How Buffer Overflow Attacks Work

Category: Web Security Readings - Last Updated: Thu, 08 Aug 2019 - by Netsparker Team

A computer program may be vulnerable to buffer overflow if it handles incoming data incorrectly. Anybody who can provide suitably crafted user input data can cause such a program to crash. Even worse, a vulnerable program may execute arbitrary code provided by an intruder and do something that the author did not intend it to do. Buffer overflow vulnerabilities are caused by programmer mistakes, which are easy to understand but not so easy to avoid or protect against.

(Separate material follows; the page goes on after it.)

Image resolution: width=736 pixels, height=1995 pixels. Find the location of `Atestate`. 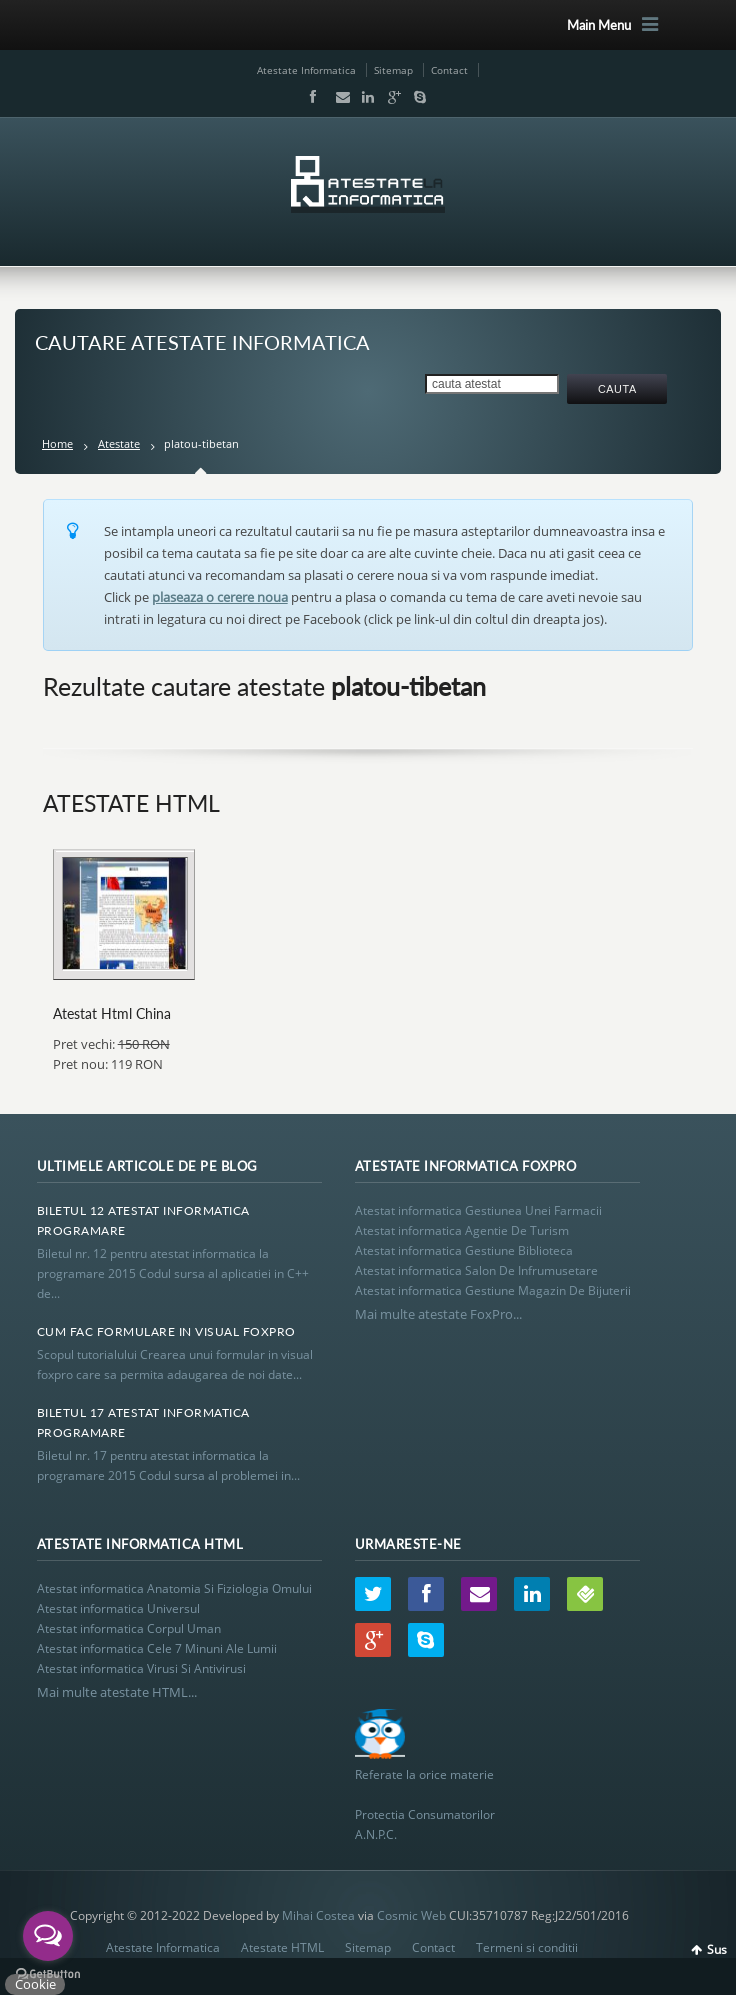 Atestate is located at coordinates (119, 443).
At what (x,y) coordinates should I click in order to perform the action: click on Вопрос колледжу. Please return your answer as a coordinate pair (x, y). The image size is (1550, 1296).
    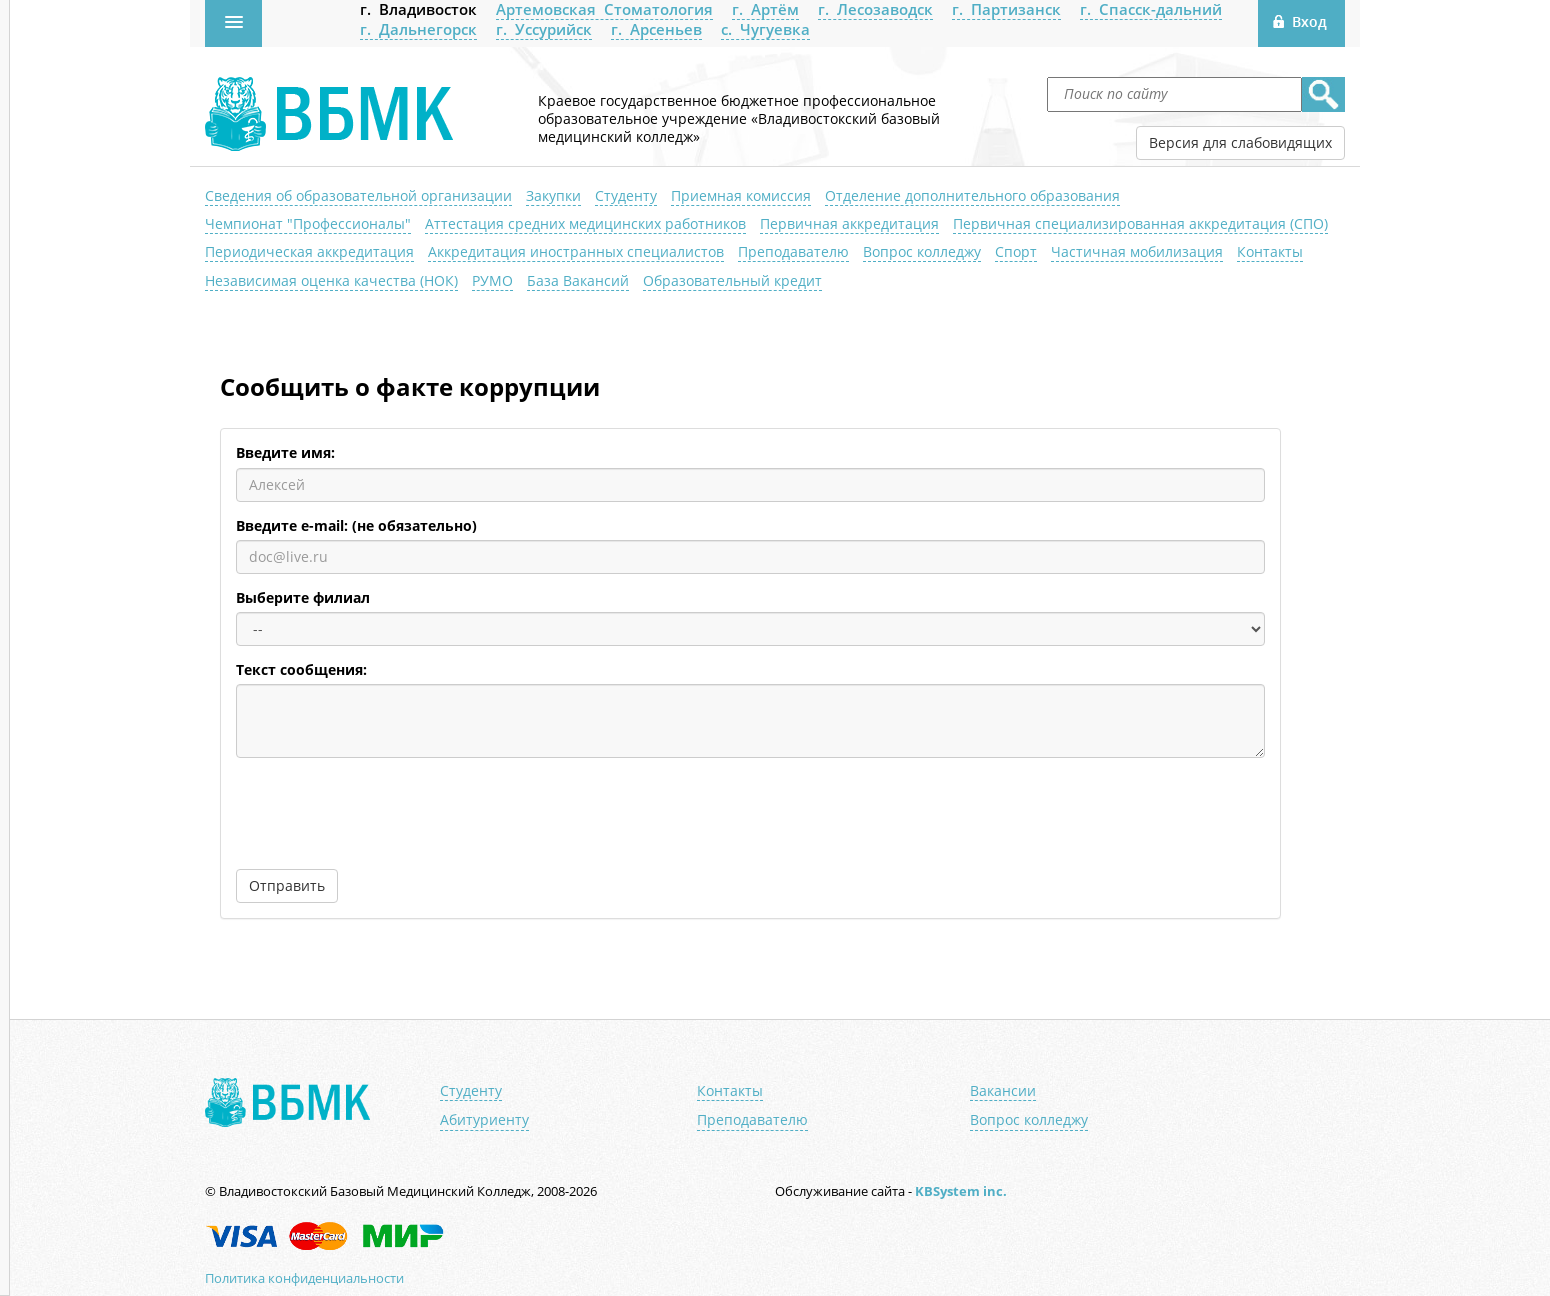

How Buffer Overflow Attacks Work

What Causes a Buffer Overflow?

The idea of a buffer overflow vulnerability (also known as a buffer overrun) is simple. The following is the source code of a C program that has a buffer overflow vulnerability:

char greeting[5];
memcpy(greeting, "Hello, world!\n", 15);
printf(greeting);

What do you think will happen when we compile and run this vulnerable program? The answer may be surprising: anything can happen. When this code snippet is executed, it will try to put fifteen bytes into a destination buffer that is only five bytes long. This means that ten bytes will be written to memory addresses outside of the array. What happens later depends on the original content of the overwritten ten bytes of memory. Maybe important variables were stored there and we have just changed their values?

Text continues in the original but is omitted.